Моей-то подруге было хорошо: она, эпатируя публику, могла позволить себе носить разные околоправославные черепа с костями. И мне вот тоже очень хотелось надеть на себя череп с костями, или выкрасить волосы в чёрный цвет, или обриться наголо, или сделать татуировку на лице. Но я отговорила сама себя: смешно, глупо, и тем глупо, что ровным счётом ничего не меняет. С болью нужно справляться внутри, а если мы не можем этого сделать, внешние погремушки этому особенно не помогут, это я понимала уже тогда. Не то чтобы я осуждаю людей, которые спасаются этими погремушками! Одеяние православного схимонаха, если посмотреть на него, — тоже ведь именно внешнее средство. И это средство я, христианка, понимаю и принимаю, с той только оговоркой, что настоящая великая схима начинается в душе (и наверняка ведь никто из святых мужей не будет с этим спорить). А если в душе её нет, то схимник превращается просто в ходячую трансформаторную будку в ретро-стиле.
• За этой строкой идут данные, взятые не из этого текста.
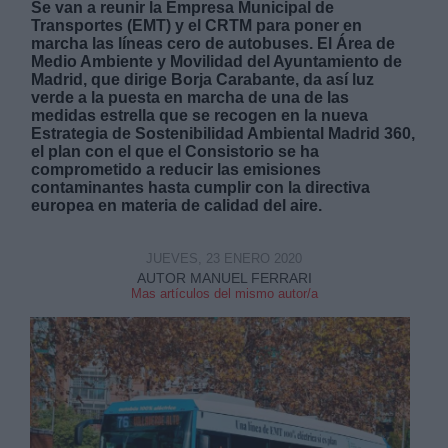
Se van a reunir la Empresa Municipal de
Transportes (EMT) y el CRTM para poner en
marcha las líneas cero de autobuses. El Área de
Medio Ambiente y Movilidad del Ayuntamiento de
Madrid, que dirige Borja Carabante, da así luz
verde a la puesta en marcha de una de las
medidas estrella que se recogen en la nueva
Estrategia de Sostenibilidad Ambiental Madrid 360,
Derechos:
el plan con el que el Consistorio se ha
comprometido a reducir las emisiones
contaminantes hasta cumplir con la directiva
link
europea en materia de calidad del aire.
Información adicional
link
JUEVES, 23 ENERO 2020
AUTOR MANUEL FERRARI
Mas artículos del mismo autor/a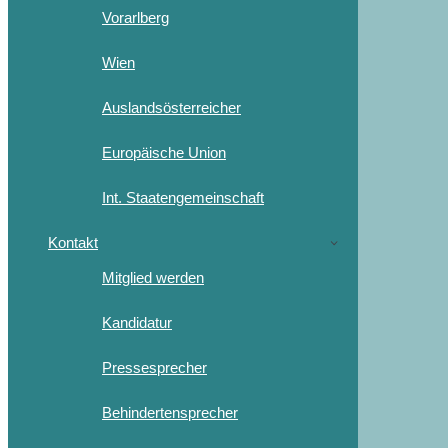
Vorarlberg
Wien
Auslandsösterreicher
Europäische Union
Int. Staatengemeinschaft
Kontakt
Mitglied werden
Kandidatur
Pressesprecher
Behindertensprecher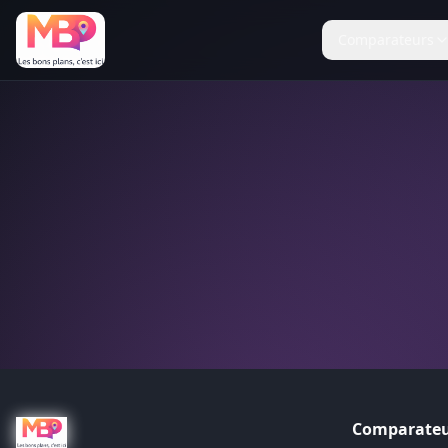
Comparateurs
Comparateu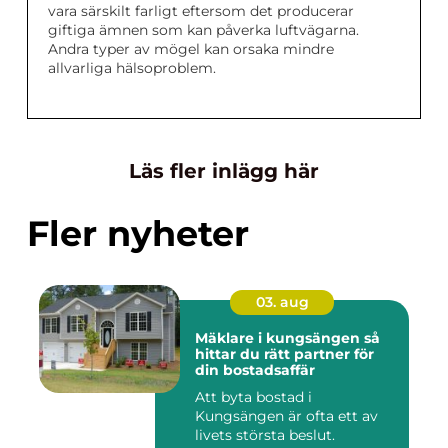
vara särskilt farligt eftersom det producerar
giftiga ämnen som kan påverka luftvägarna.
Andra typer av mögel kan orsaka mindre
allvarliga hälsoproblem.
Läs fler inlägg här
Fler nyheter
03. aug
Mäklare i kungsängen så
hittar du rätt partner för
din bostadsaffär
Att byta bostad i
Kungsängen är ofta ett av
livets största beslut.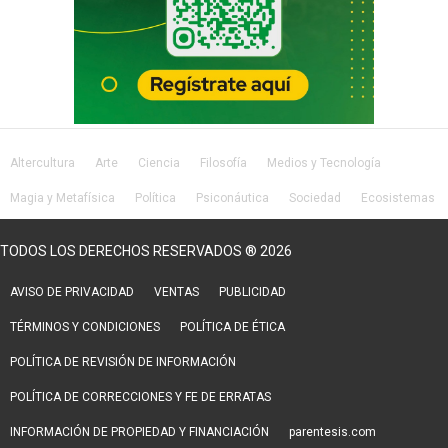
Altercultura
Arte
Ciencia
Filosofía
Medios y Tecnología
Magia y Metafísica
Política
Psiconáutica
Sociedad
Ecosistemas
Salud
Lifestyle
TODOS LOS DERECHOS RESERVADOS ® 2026
AVISO DE PRIVACIDAD
VENTAS
PUBLICIDAD
TÉRMINOS Y CONDICIONES
POLÍTICA DE ÉTICA
POLÍTICA DE REVISIÓN DE INFORMACIÓN
POLÍTICA DE CORRECCIONES Y FE DE ERRATAS
INFORMACIÓN DE PROPIEDAD Y FINANCIACIÓN
parentesis.com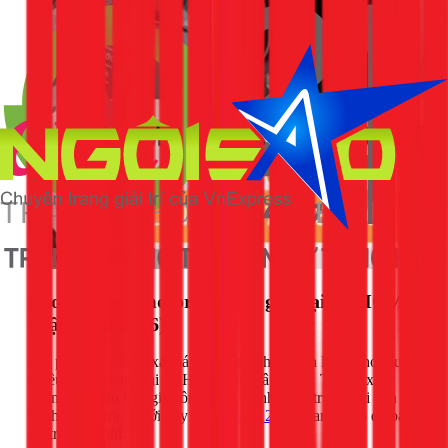
Báo giá thay motor xả máy giặt tại TPHCM
(Cập nhật 2026)
Chi phí thay motor xả máy giặt bao nhiêu tiền là câu hỏi được
nhiều khách hàng tại TPHCM quan tâm nhất. Tại 1Fix,
chúng tôi luôn báo giá công khai, minh bạch trước khi tiến
hành sửa chữa. Dưới đây là
bảng giá 2026
tham khảo để bạn
dự trù kinh phí: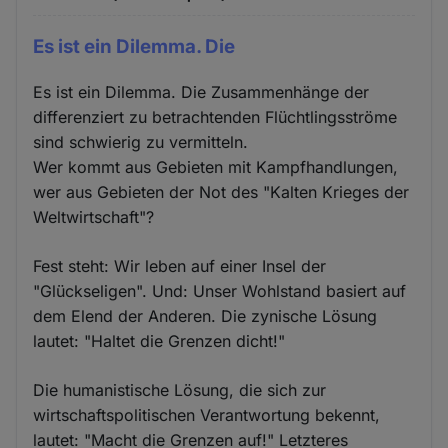
Es ist ein Dilemma. Die
Es ist ein Dilemma. Die Zusammenhänge der
differenziert zu betrachtenden Flüchtlingsströme
sind schwierig zu vermitteln.
Wer kommt aus Gebieten mit Kampfhandlungen,
wer aus Gebieten der Not des "Kalten Krieges der
Weltwirtschaft"?
Fest steht: Wir leben auf einer Insel der
"Glückseligen". Und: Unser Wohlstand basiert auf
dem Elend der Anderen. Die zynische Lösung
lautet: "Haltet die Grenzen dicht!"
Die humanistische Lösung, die sich zur
wirtschaftspolitischen Verantwortung bekennt,
lautet: "Macht die Grenzen auf!" Letzteres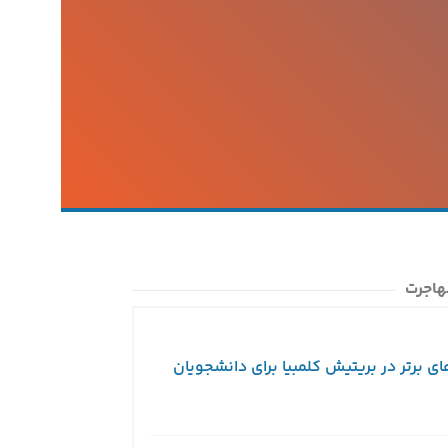
هاجرت
ای برتر در بریتیش کلمبیا برای دانشجویان
ویزای توریستی کا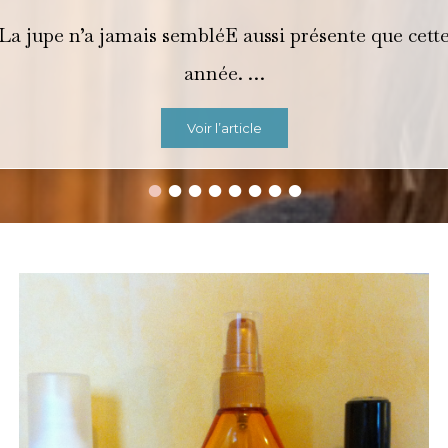
La jupe n’a jamais sembléE aussi présente que cett
année. …
Voir l’article
•
•
•
•
•
•
•
•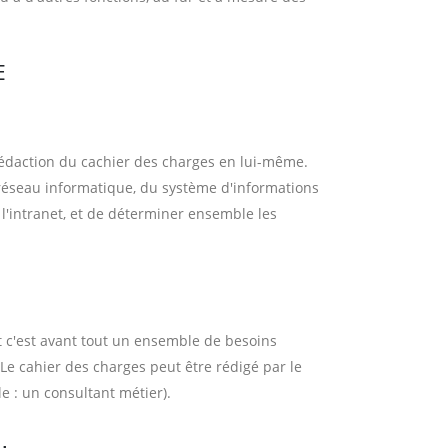
E
 rédaction du cachier des charges en lui-même.
réseau informatique, du système d'informations
l'intranet, et de déterminer ensemble les
et c'est avant tout un ensemble de besoins
. Le cahier des charges peut être rédigé par le
e : un consultant métier).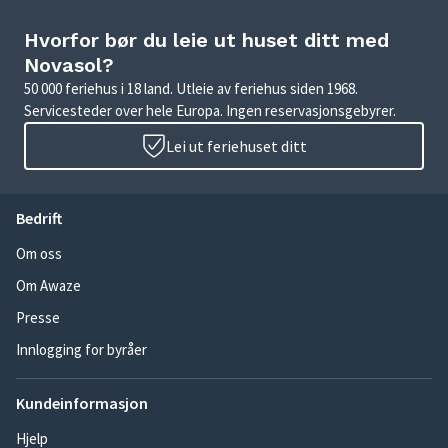
Hvorfor bør du leie ut huset ditt med
Novasol?
50 000 feriehus i 18 land. Utleie av feriehus siden 1968.
Servicesteder over hele Europa. Ingen reservasjonsgebyrer.
Lei ut feriehuset ditt
Bedrift
Om oss
Om Awaze
Presse
Innlogging for byråer
Kundeinformasjon
Hjelp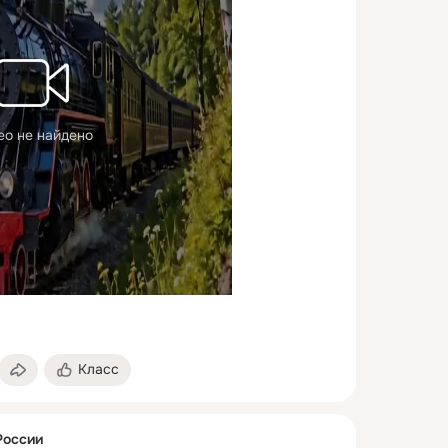
ео не найдено
Класс
России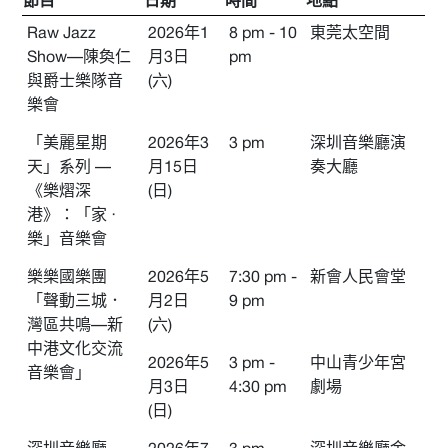
節目
日期
時間
地點
其他
Raw Jazz
2026年1
8 pm - 10
東莞太空間
Show—陳奐仁
月3日
pm
與爵士樂隊音
(六)
樂會
「美麗星期
2026年3
3 pm
深圳音樂廳演
天」系列 —
月15日
奏大廳
《樂熠深
(日)
港》：「家 ‧
樂」音樂會
樂樂國樂團
2026年5
7:30 pm -
新會人民會堂
「聲動三城．
月2日
9 pm
灣區共鳴—新
(六)
中港文化交流
2026年5
3 pm -
中山青少年宮
音樂會」
月3日
4:30 pm
劇場
(日)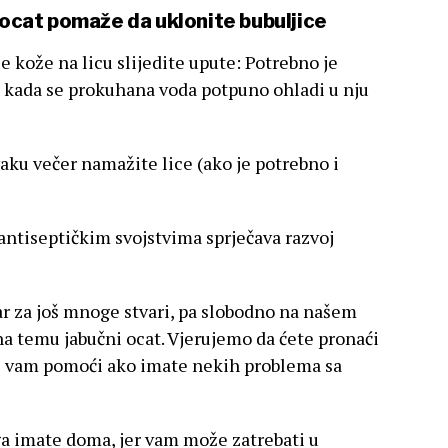
n ocat pomaže da uklonite bubuljice
nje kože na licu slijedite upute: Potrebno je
 a kada se prokuhana voda potpuno ohladi u nju
ku večer namažite lice (ako je potrebno i
antiseptičkim svojstvima sprječava razvoj
ar za još mnoge stvari, pa slobodno na našem
na temu jabučni ocat. Vjerujemo da ćete pronaći
će vam pomoći ako imate nekih problema sa
ga imate doma, jer vam može zatrebati u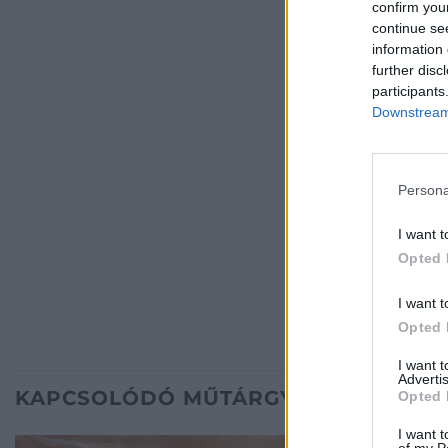
confirm you
continue se
information 
further disc
participants
Downstream 
Persona
I want t
Opted 
I want t
Opted 
I want 
Advertis
KAPCSOLÓDÓ MŰTÁRGYAK
Opted 
I want t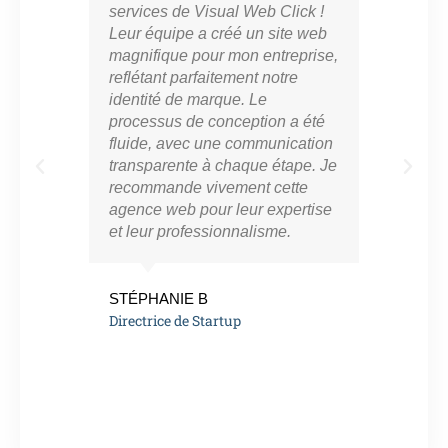
services de Visual Web Click !
part
Leur équipe a créé un site web
cro
magnifique pour mon entreprise,
en l
reflétant parfaitement notre
mar
identité de marque. Le
con
processus de conception a été
notr
fluide, avec une communication
ont 
transparente à chaque étape. Je
perf
recommande vivement cette
app
agence web pour leur expertise
résu
et leur professionnalisme.
vra
eng
de l
STÉPHANIE B
Directrice de Startup
MAR
Ent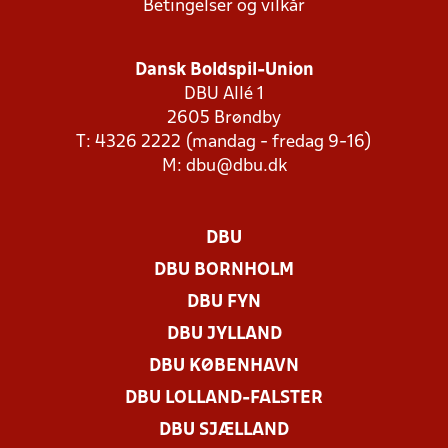
Betingelser og vilkår
Dansk Boldspil-Union
DBU Allé 1
2605 Brøndby
T: 4326 2222 (mandag - fredag 9-16)
M:
dbu@dbu.dk
DBU
DBU BORNHOLM
DBU FYN
DBU JYLLAND
DBU KØBENHAVN
DBU LOLLAND-FALSTER
DBU SJÆLLAND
Мне в семнадцать лет, кроме прочего, совсем не хотелось становиться схимницей (это сейчас я гляжу на идею гораздо спокойней). Вот почему в тот же вечер я набрала непослушными пальцами и отправила ещё одно короткое письмо.
Александр Михайлович,
Ваши принципы вызывают уважение, даже больше: я восхищаюсь ими, хотя не понимаю до конца. Вернее, уже понимаю. Но Господи, как это жестоко... Я ничего не ожидаю от Вас, не требую, не прошу. Я не могу Вам ничего дать, а очень бы хотела. Или могу? Я не смогу Вас удержать, если Вы решите уйти из гимназии. Но пожалуйста: ответьте мне хотя бы одним словом, хотя бы одним намёком: неужели Вы ко мне
А.
Два «будет» в тексте этого письма стали близко друг к другу, но я их не исправила, даже не заметила, а то, что заметила теперь, внушает мне надежду, что моя память меня всё-таки не подводит.
Прошёл день, прошёл другой, а ответа всё не было…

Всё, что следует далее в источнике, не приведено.